Transcribed page contents:
=======
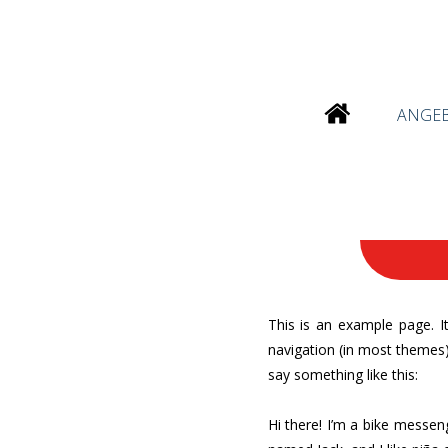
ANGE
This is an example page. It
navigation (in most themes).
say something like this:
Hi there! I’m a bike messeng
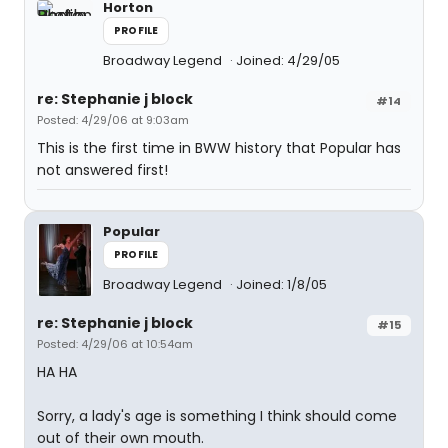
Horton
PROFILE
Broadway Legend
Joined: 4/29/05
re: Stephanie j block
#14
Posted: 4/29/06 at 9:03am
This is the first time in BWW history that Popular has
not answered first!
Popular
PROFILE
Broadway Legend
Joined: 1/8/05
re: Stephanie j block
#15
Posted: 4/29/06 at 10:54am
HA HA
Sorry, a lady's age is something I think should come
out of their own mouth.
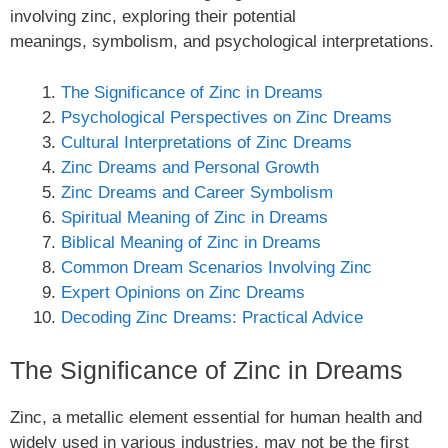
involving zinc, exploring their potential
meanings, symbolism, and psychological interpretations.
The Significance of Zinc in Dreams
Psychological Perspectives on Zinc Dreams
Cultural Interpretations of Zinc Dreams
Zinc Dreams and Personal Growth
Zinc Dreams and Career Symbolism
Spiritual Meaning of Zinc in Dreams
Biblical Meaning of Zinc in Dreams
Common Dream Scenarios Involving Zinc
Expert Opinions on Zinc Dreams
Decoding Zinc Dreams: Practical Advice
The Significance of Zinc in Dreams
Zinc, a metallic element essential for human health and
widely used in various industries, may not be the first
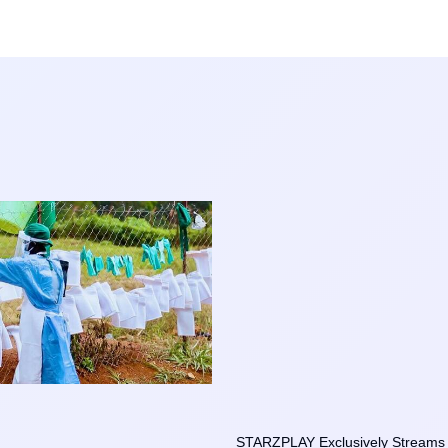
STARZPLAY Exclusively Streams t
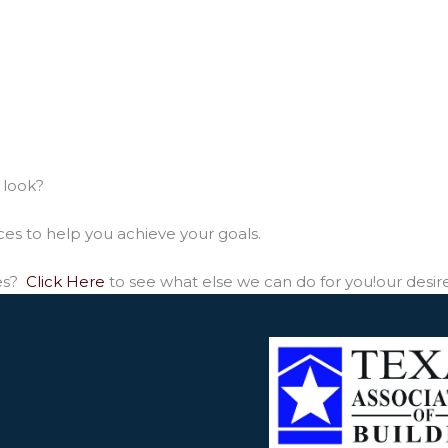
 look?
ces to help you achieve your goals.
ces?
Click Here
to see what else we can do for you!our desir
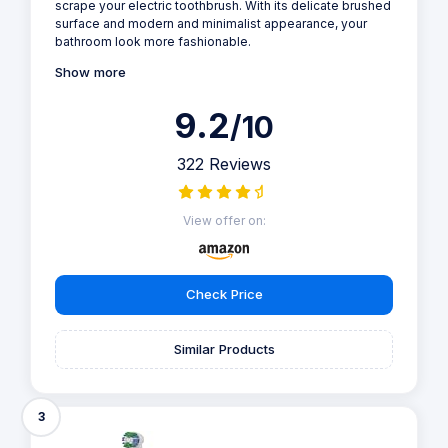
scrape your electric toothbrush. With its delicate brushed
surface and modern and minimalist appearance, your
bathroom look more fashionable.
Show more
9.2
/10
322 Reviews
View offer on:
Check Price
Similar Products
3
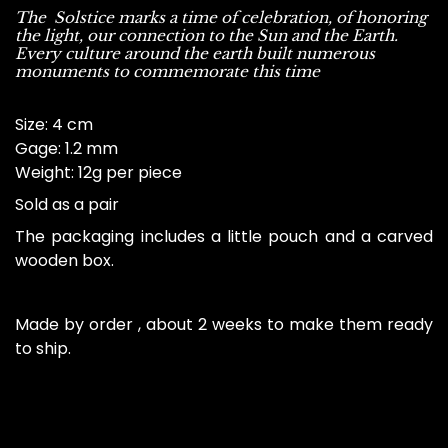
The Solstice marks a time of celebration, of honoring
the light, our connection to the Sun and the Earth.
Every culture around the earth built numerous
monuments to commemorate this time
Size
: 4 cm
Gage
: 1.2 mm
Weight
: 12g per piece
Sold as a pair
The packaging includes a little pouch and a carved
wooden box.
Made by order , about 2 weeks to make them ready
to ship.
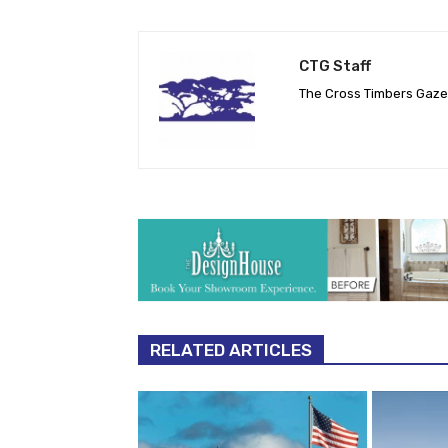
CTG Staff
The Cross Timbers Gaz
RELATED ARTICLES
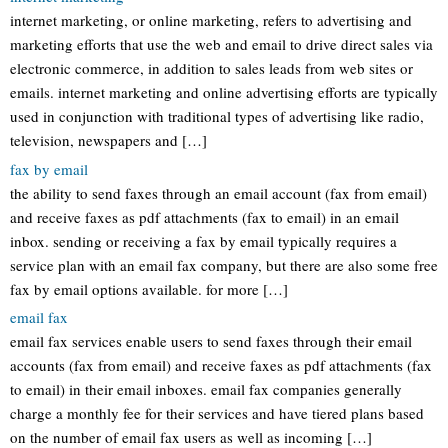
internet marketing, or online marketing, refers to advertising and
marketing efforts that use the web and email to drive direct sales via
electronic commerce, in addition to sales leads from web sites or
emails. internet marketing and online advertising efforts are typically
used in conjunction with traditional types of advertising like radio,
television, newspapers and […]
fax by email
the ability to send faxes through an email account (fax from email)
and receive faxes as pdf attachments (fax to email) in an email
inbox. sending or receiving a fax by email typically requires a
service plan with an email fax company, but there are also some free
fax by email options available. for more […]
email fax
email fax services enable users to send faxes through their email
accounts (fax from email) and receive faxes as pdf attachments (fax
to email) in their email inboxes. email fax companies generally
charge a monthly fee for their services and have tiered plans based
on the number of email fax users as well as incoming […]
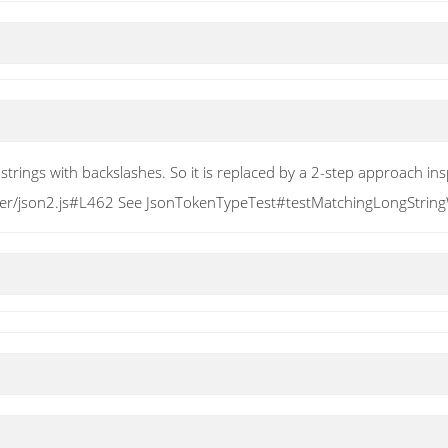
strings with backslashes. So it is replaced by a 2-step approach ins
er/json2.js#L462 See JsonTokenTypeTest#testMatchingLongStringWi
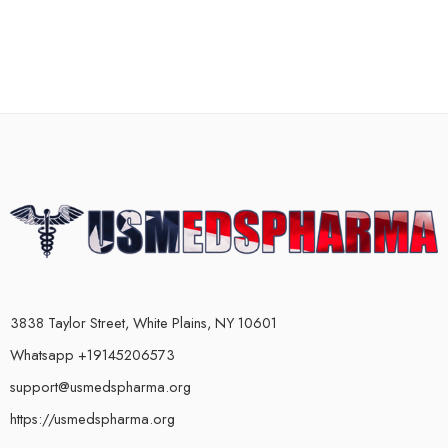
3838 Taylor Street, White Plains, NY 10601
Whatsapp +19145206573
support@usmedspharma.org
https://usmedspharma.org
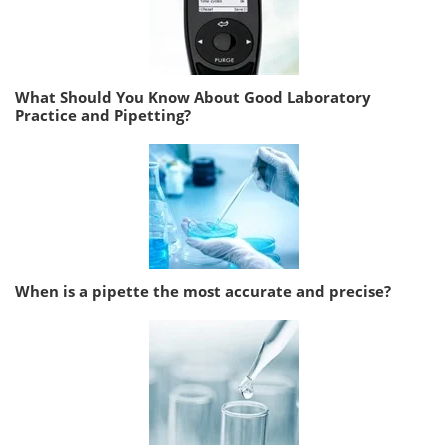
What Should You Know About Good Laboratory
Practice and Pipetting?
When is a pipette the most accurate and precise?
=======
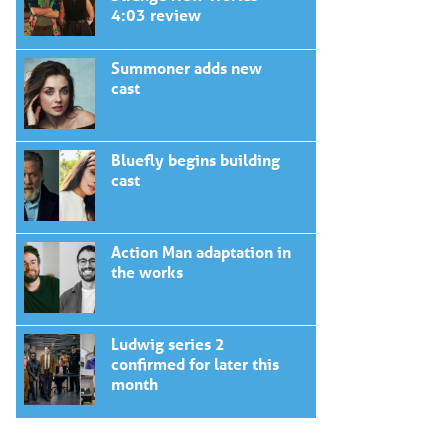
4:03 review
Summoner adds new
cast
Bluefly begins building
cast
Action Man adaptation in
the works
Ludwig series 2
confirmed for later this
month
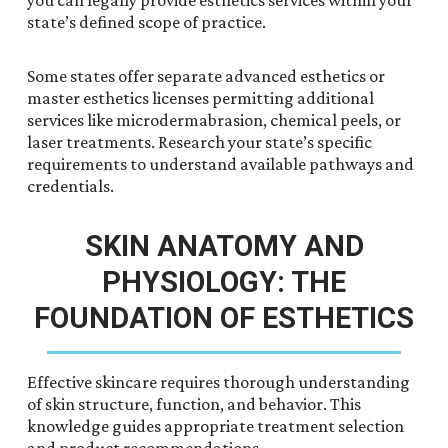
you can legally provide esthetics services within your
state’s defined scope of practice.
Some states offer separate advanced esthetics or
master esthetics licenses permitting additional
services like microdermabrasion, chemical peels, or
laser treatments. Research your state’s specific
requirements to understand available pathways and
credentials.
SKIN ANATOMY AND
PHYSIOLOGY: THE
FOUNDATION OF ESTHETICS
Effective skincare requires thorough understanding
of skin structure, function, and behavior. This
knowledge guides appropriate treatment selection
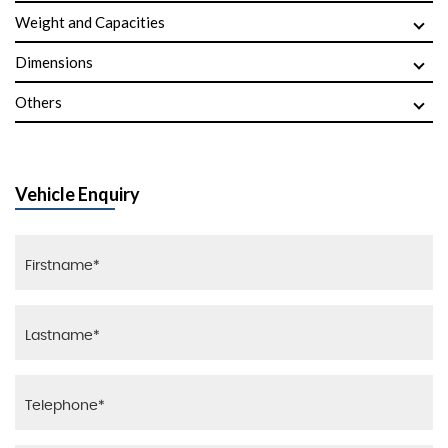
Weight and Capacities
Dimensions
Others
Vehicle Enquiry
=======
Requirement – All lines above containing the string "offer" are to be collected.

Response –
View offer on:
Some states offer separate advanced esthetics or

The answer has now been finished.